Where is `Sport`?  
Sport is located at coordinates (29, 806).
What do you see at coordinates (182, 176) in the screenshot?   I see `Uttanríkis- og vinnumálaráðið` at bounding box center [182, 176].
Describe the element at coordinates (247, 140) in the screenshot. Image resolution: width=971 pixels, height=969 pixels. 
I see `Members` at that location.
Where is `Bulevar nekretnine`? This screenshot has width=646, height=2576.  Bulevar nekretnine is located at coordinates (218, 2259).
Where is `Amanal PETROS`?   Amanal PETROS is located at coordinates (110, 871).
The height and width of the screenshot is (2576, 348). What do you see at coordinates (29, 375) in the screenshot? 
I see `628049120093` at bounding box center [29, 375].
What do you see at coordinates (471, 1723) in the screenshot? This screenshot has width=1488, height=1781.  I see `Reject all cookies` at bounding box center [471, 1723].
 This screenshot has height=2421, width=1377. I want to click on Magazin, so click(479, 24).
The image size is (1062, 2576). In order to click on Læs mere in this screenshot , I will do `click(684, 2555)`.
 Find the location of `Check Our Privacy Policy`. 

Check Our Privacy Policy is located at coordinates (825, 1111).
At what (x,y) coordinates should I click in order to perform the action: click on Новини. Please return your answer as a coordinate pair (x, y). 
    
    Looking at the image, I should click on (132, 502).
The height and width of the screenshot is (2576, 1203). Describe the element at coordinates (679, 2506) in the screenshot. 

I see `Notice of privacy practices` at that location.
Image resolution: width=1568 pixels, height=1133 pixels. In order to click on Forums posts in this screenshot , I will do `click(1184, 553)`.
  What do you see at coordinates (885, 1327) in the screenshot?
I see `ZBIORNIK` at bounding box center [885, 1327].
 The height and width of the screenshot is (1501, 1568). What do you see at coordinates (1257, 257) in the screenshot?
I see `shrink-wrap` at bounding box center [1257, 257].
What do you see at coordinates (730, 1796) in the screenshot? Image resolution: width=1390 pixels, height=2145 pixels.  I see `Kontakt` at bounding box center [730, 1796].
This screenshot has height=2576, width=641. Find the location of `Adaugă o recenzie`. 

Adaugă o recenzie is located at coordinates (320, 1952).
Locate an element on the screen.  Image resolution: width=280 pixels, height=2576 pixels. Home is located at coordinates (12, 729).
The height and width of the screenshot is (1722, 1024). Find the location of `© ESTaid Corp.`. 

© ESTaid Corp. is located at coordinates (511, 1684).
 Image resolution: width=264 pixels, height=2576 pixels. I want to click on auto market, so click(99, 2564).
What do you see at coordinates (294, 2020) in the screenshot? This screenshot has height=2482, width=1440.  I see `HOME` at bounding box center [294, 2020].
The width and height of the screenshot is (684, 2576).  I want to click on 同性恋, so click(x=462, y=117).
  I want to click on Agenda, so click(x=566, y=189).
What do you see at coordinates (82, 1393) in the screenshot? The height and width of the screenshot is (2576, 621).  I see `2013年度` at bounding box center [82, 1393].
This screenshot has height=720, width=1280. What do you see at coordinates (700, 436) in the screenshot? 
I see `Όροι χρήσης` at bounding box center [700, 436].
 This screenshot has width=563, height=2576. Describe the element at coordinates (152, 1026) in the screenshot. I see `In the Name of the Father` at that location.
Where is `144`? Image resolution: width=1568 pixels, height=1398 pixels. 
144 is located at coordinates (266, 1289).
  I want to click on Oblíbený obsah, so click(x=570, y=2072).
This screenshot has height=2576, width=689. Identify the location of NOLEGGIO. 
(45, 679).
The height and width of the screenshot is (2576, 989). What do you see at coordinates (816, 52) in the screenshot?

= = = = =

Exercise instructions =>
Transcribe exactly, and only, the lines that extend from the one containing "The height and width of the screenshot is (1722, 1024)." to the end of the records above, inclusive of both.

Response area =>
The height and width of the screenshot is (1722, 1024). Find the location of `© ESTaid Corp.`. 

© ESTaid Corp. is located at coordinates (511, 1684).
 Image resolution: width=264 pixels, height=2576 pixels. I want to click on auto market, so click(99, 2564).
What do you see at coordinates (294, 2020) in the screenshot? This screenshot has height=2482, width=1440.  I see `HOME` at bounding box center [294, 2020].
The width and height of the screenshot is (684, 2576).  I want to click on 同性恋, so click(x=462, y=117).
  I want to click on Agenda, so click(x=566, y=189).
What do you see at coordinates (82, 1393) in the screenshot? The height and width of the screenshot is (2576, 621).  I see `2013年度` at bounding box center [82, 1393].
This screenshot has height=720, width=1280. What do you see at coordinates (700, 436) in the screenshot? 
I see `Όροι χρήσης` at bounding box center [700, 436].
 This screenshot has width=563, height=2576. Describe the element at coordinates (152, 1026) in the screenshot. I see `In the Name of the Father` at that location.
Where is `144`? Image resolution: width=1568 pixels, height=1398 pixels. 
144 is located at coordinates (266, 1289).
  I want to click on Oblíbený obsah, so click(x=570, y=2072).
This screenshot has height=2576, width=689. Identify the location of NOLEGGIO. 
(45, 679).
The height and width of the screenshot is (2576, 989). What do you see at coordinates (816, 52) in the screenshot?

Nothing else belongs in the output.